Extracted page text data
===============

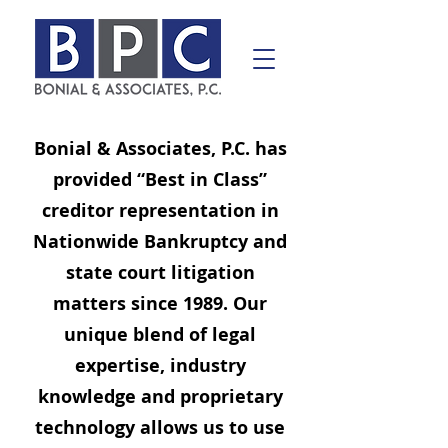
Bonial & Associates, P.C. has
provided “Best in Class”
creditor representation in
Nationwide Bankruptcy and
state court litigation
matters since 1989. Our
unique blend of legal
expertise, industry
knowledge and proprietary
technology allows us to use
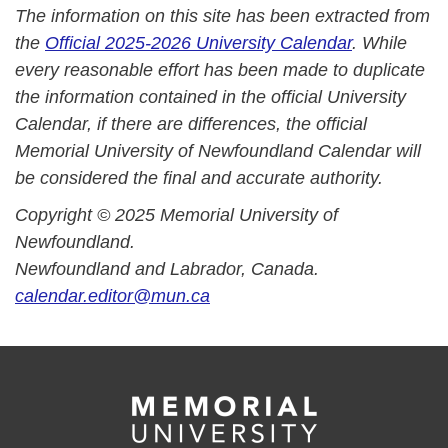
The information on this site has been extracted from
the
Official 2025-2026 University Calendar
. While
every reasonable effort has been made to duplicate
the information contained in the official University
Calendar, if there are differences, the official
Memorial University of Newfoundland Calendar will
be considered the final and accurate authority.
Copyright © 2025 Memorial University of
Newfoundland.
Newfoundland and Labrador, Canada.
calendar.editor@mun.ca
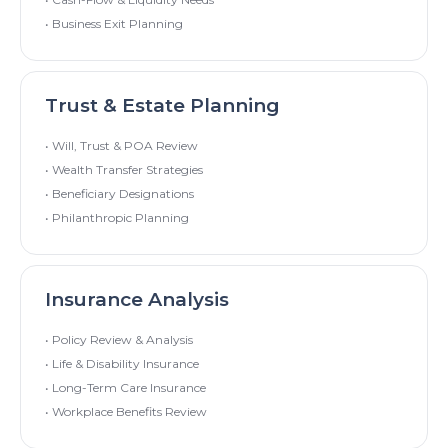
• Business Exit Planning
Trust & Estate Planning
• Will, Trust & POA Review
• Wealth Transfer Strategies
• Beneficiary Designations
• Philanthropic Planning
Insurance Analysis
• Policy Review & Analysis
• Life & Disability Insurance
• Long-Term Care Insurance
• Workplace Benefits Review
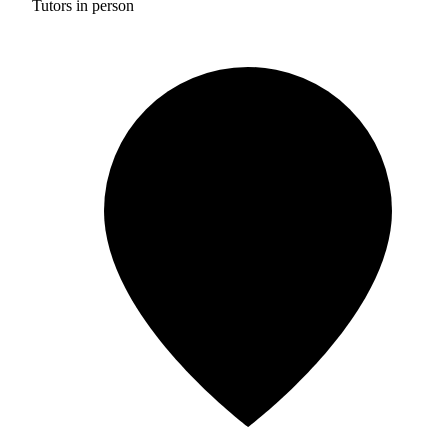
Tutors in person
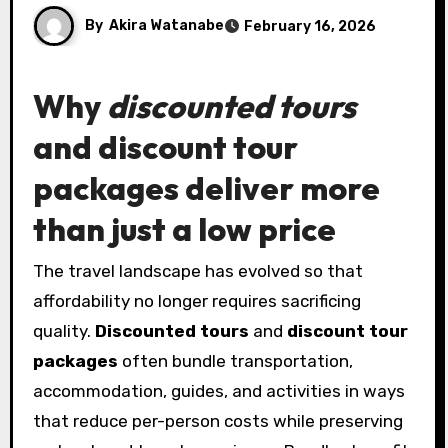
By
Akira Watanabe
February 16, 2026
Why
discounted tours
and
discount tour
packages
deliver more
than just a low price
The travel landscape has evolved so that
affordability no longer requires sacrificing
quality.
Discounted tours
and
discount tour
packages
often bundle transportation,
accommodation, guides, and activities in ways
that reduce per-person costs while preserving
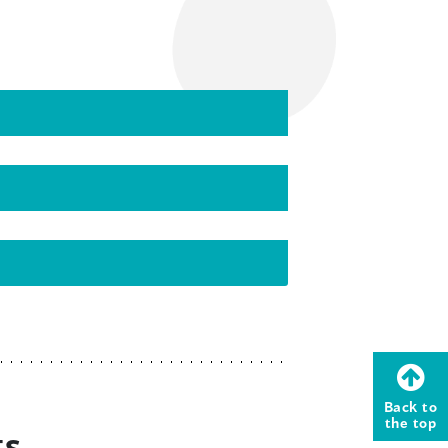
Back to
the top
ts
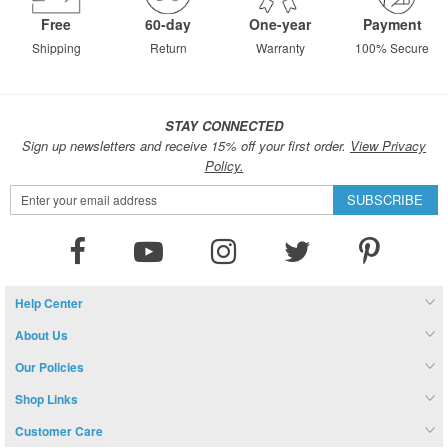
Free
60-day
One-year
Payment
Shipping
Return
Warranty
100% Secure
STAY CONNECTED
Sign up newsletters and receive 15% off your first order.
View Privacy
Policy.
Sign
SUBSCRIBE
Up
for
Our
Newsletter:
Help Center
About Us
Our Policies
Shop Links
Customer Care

===============

_Work instructions_:
Retype each line above precisely, please. Skip anything that is a picture.

_Result for this task_:
Bonial & Associates, P.C. has
provided “Best in Class”
creditor representation in
Nationwide Bankruptcy and
state court litigation
matters since 1989. Our
unique blend of legal
expertise, industry
knowledge and proprietary
technology allows us to use
The information on this site has been extracted from
the
Official 2025-2026 University Calendar
. While
every reasonable effort has been made to duplicate
the information contained in the official University
Calendar, if there are differences, the official
Memorial University of Newfoundland Calendar will
be considered the final and accurate authority.
Copyright © 2025 Memorial University of
Newfoundland.
Newfoundland and Labrador, Canada.
calendar.editor@mun.ca
• Business Exit Planning
Trust & Estate Planning
• Will, Trust & POA Review
• Wealth Transfer Strategies
• Beneficiary Designations
• Philanthropic Planning
Insurance Analysis
• Policy Review & Analysis
• Life & Disability Insurance
• Long-Term Care Insurance
• Workplace Benefits Review
Tutors in person
By
Akira Watanabe
February 16, 2026
Why
discounted tours
and
discount tour
packages
deliver more
than just a low price
The travel landscape has evolved so that
affordability no longer requires sacrificing
quality.
Discounted tours
and
discount tour
packages
often bundle transportation,
accommodation, guides, and activities in ways
that reduce per-person costs while preserving
Back to
the top
ts
Free
60-day
One-year
Payment
Shipping
Return
Warranty
100% Secure
STAY CONNECTED
Sign up newsletters and receive 15% off your first order.
View Privacy
Policy.
Sign
SUBSCRIBE
Up
for
Our
Newsletter:
Help Center
About Us
Our Policies
Shop Links
Customer Care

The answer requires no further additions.